The Turtle Island String Quartet is coming to the Music Hall

San Francisco's Turtle Island String Quartet will perform in Portsmouth on Saturday, April 30th and the Music Hall is offering PMAC students and their families tickets for only $10 each.

This is a great opportunity for music lovers to hear a unique ensemble that melds the worlds of classical, jazz, blues and pop. Additionally, PMAC students (and their families) who purchase tickets are eligible to attend a free clinic with the quartet on the Music Hall stage at 11 a.m. on the day of the concert. This is a great opportunity, so be sure to contact the PMAC office to reserve a spot in advance - seating is limited.

The TISQ has recorded on such prestigeous labels as Windham Hill and Koch. Cellist Yo-Yo Ma described them as “a unified voice that truly breaks new ground – authentic and passionate – a reflection of some of the most creative music-making today.” Be sure to catch this group as they make a rare New England appearance.

Sunday, April 17, 2005

The Portsmouth Men's Chorus at the Music Hall

Last night I attended the Portsmouth Men's Chorus' fifth anniversary concert at the Music Hall. It was a joyous occasion for the group, and they deserve credit for reaching the five-year mark, an important milestone for any organization.

Founder Terrie Harman, who is also the chorus’ accompanist, welcomed the audience and introduced us to Karl Compton, the man who inspired her to form the chorus. Melinda Kimball, the chorus’ first conductor, was on hand as well, performing on clarinet with the chorus for the opening piece, “How Can I Keep From Singing.” She was one of many instrumentalists enlisted to perform with the chorus by director Daryl Robertson. Others included bassist Sharon Demeritt (who I’ve performed with on occasion for more than twenty years and was the bassist on my first studio recording in 1985!), drummer Ken Clark (who played percussion along with Daryl Robertson for the premiere of my choral work “Celebrations and Remembrance” in 2000), oboist Laura Lammi, and a few young instrumentalists most likely recruited from the talented ranks at St. Thomas Aquinas High School, where Daryl Robertson is the music teacher.

The program was an eclectic mix of favorites from the Chorus’ first five seasons, with two new works added to the mix. The first of the new works was composed by PMAC faculty member Catherine York Knowlton, a setting of former Portsmouth Poet Laureate John Perrault’s “Ripples First.” Commissioned by Terrie Harman and Tom McCarron, the chorus approached the piece with the serious air every premiere deserves. I applaud the group for commissioning a local composer, all too rare an occurrence with community music ensembles. I believe all community music groups should try to commission a new work by a local composer each and every season. This premiere was a success and I would like to hear others in the future.

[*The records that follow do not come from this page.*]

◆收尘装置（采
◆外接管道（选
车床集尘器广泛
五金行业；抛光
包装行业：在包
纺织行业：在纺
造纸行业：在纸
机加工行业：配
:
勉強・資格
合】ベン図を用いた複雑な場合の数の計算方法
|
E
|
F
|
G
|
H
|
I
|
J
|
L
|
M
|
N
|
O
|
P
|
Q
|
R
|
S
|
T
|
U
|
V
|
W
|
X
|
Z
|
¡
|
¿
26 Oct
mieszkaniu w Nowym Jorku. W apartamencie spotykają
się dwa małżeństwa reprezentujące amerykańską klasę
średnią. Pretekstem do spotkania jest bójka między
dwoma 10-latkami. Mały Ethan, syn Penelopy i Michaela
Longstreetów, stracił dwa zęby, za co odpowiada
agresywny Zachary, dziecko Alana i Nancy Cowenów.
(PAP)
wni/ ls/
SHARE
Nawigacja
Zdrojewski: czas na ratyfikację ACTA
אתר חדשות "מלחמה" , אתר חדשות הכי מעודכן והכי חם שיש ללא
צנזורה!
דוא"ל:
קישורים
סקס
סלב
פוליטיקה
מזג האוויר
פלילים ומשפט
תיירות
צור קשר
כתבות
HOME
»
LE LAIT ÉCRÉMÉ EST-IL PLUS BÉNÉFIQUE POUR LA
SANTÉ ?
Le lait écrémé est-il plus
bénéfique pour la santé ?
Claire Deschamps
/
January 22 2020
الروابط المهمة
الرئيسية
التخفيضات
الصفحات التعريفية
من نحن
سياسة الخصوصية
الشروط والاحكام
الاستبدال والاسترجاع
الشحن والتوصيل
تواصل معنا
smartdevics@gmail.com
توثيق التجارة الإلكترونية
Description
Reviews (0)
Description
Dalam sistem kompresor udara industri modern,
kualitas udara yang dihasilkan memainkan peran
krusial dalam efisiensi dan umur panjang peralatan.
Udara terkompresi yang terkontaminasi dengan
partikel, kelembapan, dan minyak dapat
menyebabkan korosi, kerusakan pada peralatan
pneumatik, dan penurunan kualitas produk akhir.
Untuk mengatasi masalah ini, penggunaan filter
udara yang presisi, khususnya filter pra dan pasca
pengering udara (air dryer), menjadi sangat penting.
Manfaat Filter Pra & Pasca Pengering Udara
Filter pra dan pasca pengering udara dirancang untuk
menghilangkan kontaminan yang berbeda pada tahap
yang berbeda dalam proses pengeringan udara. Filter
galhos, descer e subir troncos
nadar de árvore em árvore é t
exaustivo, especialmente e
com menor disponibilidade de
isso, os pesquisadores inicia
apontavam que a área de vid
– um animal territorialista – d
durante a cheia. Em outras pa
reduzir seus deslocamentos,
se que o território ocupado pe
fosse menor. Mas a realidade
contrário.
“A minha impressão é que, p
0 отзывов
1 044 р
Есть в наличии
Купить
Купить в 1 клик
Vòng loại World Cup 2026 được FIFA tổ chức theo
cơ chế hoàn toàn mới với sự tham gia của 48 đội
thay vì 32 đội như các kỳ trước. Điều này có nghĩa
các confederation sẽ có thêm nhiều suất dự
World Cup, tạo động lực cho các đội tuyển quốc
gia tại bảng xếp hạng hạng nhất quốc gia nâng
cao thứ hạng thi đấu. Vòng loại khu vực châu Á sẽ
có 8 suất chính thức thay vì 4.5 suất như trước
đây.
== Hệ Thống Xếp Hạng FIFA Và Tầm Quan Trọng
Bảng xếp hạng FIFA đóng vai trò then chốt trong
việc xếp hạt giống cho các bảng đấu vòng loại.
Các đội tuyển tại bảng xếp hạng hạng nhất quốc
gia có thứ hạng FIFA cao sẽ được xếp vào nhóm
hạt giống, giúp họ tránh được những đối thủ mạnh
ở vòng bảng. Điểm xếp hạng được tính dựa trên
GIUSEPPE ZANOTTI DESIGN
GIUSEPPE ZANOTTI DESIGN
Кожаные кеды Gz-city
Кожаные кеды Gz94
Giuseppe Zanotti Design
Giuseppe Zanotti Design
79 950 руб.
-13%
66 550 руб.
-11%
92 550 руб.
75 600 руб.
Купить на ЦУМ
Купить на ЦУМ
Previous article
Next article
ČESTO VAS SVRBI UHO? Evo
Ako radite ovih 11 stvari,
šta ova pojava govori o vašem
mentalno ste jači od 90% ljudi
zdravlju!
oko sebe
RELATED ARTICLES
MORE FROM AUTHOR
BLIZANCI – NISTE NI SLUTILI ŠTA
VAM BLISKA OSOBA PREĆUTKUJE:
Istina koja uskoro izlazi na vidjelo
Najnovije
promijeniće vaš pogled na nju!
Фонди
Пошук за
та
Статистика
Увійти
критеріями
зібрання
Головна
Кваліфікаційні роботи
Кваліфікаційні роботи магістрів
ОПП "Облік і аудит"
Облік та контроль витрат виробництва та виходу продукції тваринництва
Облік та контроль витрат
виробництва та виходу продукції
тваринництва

In addition to Catherine’s piece, my other favorite on the program was excerpts from Randall Thompson’s “The Testament of Freedom”. My wife, Katie, preferred “The Beatles Review” commenting that we do not own enough Beatles albums in our CD collection. I also had fun trying to sing along to selections from “The Sound of Music,” though I found the range to be too high for my limited bass. And there was much laughter from the audience (which was encouraged) during the second premiere of the evening, an arrangement by Daryl Robertson titled "Five Years in About Five Minutes" that chronicled many favorites of the group's first five years in a jam-packed medley.

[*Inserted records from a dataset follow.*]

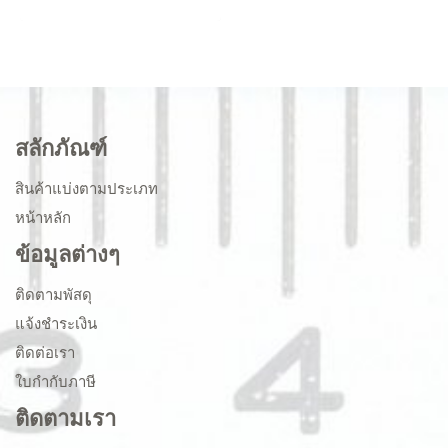
สลักภัณฑ์
สินค้าแบ่งตามประเภท
หน้าหลัก
ข้อมูลต่างๆ
ติดตามพัสดุ
แจ้งชำระเงิน
ติดต่อเรา
ใบกำกับภาษี
ติดตามเรา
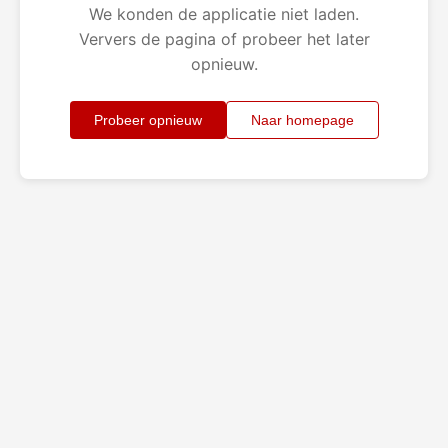
We konden de applicatie niet laden.
Ververs de pagina of probeer het later
opnieuw.
Probeer opnieuw
Naar homepage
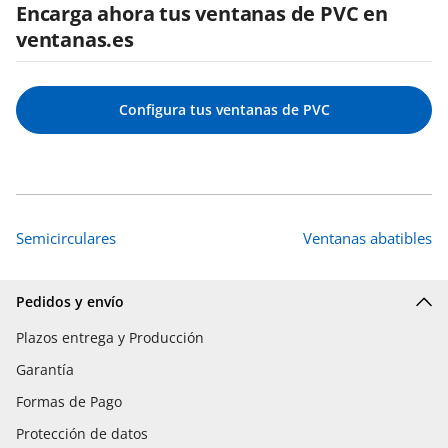
Encarga ahora tus ventanas de PVC en
ventanas.es
Configura tus ventanas de PVC
Semicirculares
Ventanas abatibles
Pedidos y envío
Plazos entrega y Producción
Garantía
Formas de Pago
Protección de datos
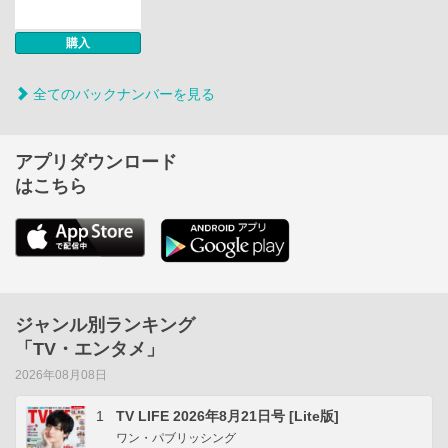
購入
全てのバックナンバーを見る
アプリダウンロード
はこちら
ジャンル別ランキング
「TV・エンタメ」
2026年08月08日
1
TV LIFE 2026年8月21日号 [Lite版]
ワン・パブリッシング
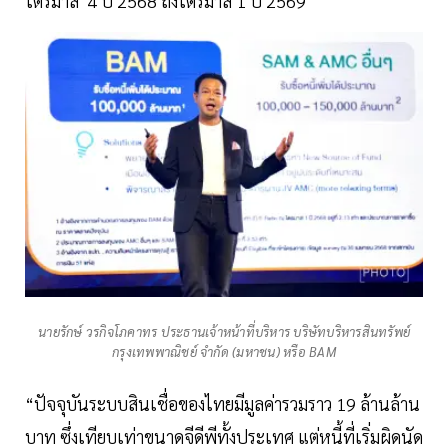
ไตรมาส 4 ปี 2568 ถึงไตรมาส 1 ปี 2569
นายรักษ์ วรกิจโภคาทร ประธานเจ้าหน้าที่บริหาร บริษัทบริหารสินทรัพย์
กรุงเทพพาณิชย์ จำกัด (มหาชน) หรือ BAM
“ปัจจุบันระบบสินเชื่อของไทยมีมูลค่ารวมราว 19 ล้านล้าน
บาท ซึ่งเทียบเท่าขนาดจีดีพีทั้งประเทศ แต่หนี้ที่เริ่มผิดนัด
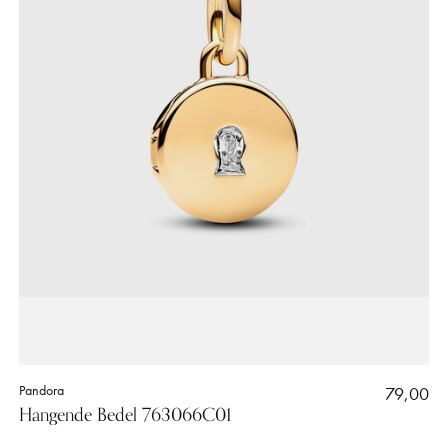
Pandora
79,00
Hangende Bedel 763066C01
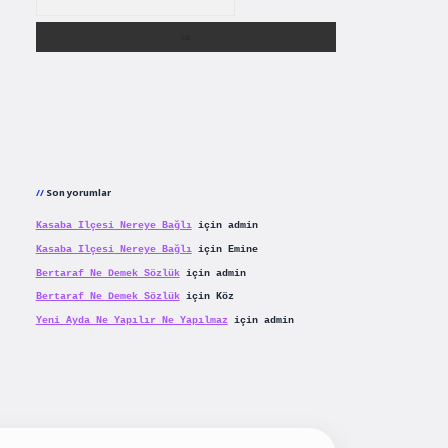
Son yorumlar
Kasaba Ilçesi Nereye Bağlı
için
admin
Kasaba Ilçesi Nereye Bağlı
için
Emine
Bertaraf Ne Demek Sözlük
için
admin
Bertaraf Ne Demek Sözlük
için
Köz
Yeni Ayda Ne Yapılır Ne Yapılmaz
için
admin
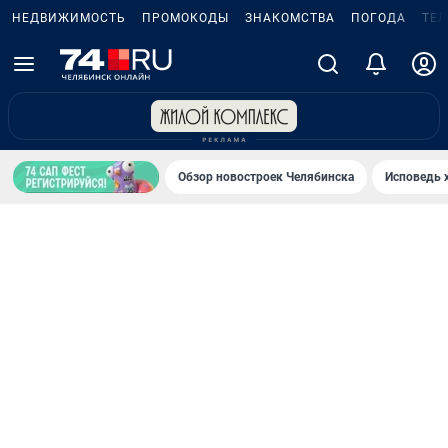
НЕДВИЖИМОСТЬ
ПРОМОКОДЫ
ЗНАКОМСТВА
ПОГОДА
ТЕ
Обзор новостроек Челябинска
Исповедь 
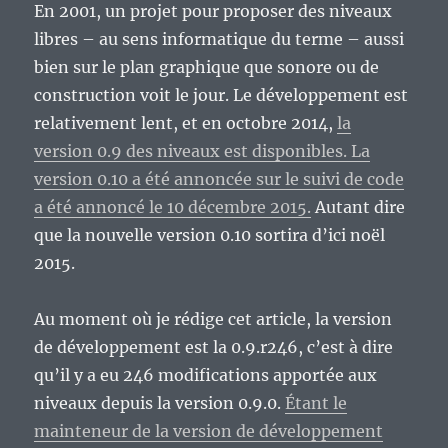
En 2001, un projet pour proposer des niveaux
libres – au sens informatique du terme – aussi
bien sur le plan graphique que sonore ou de
construction voit le jour. Le développement est
relativement lent, et en octobre 2014,
la
version 0.9 des niveaux est disponibles. La
version 0.10 a été annoncée sur le suivi de code
a été annoncé le 10 décembre 2015.
Autant dire
que la nouvelle version 0.10 sortira d’ici noël
2015.
Au moment où je rédige cet article, la version
de développement est la 0.9.r246, c’est à dire
qu’il y a eu 246 modifications apportée aux
niveaux depuis la version 0.9.0.
Étant le
mainteneur de la version de développement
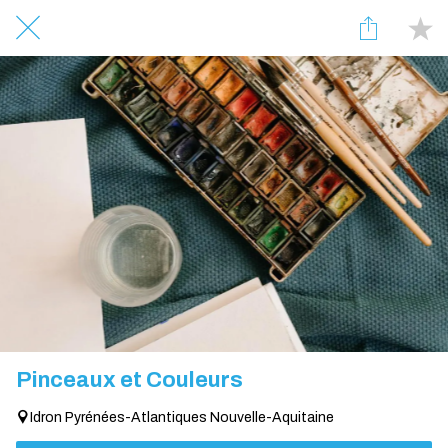
Pinceaux et Couleurs
Idron Pyrénées-Atlantiques Nouvelle-Aquitaine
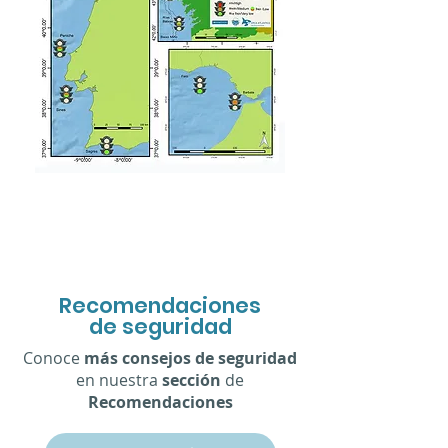
Recomendaciones
de seguridad
Conoce
más consejos de seguridad
en nuestra
sección
de
Recomendaciones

I came away from the evening with an appreciation for mission of the Portsmouth Men’s Chorus (“to foster community spirit through singing.”) The chorus numbered approximately 35 for this performance, though there were a few regulars regrettably unable to perform at this event. It is the perfect opportunity for men in the community who find joy in singing. I can think of at least three singers I’ll see this week that I’m going to encourage to join. And maybe that is the best message I can convey with this posting. Men of the seacoast, if you sing, join the Portsmouth Men’s Chorus. (No audition is required!) It is an opportunity well worth your time and I can tell you that they have fun with their repertoire. And it is one of the few opportunities you may have to sing from the bottom of your heart to an audience of hundreds at the historic Music Hall. Bravo!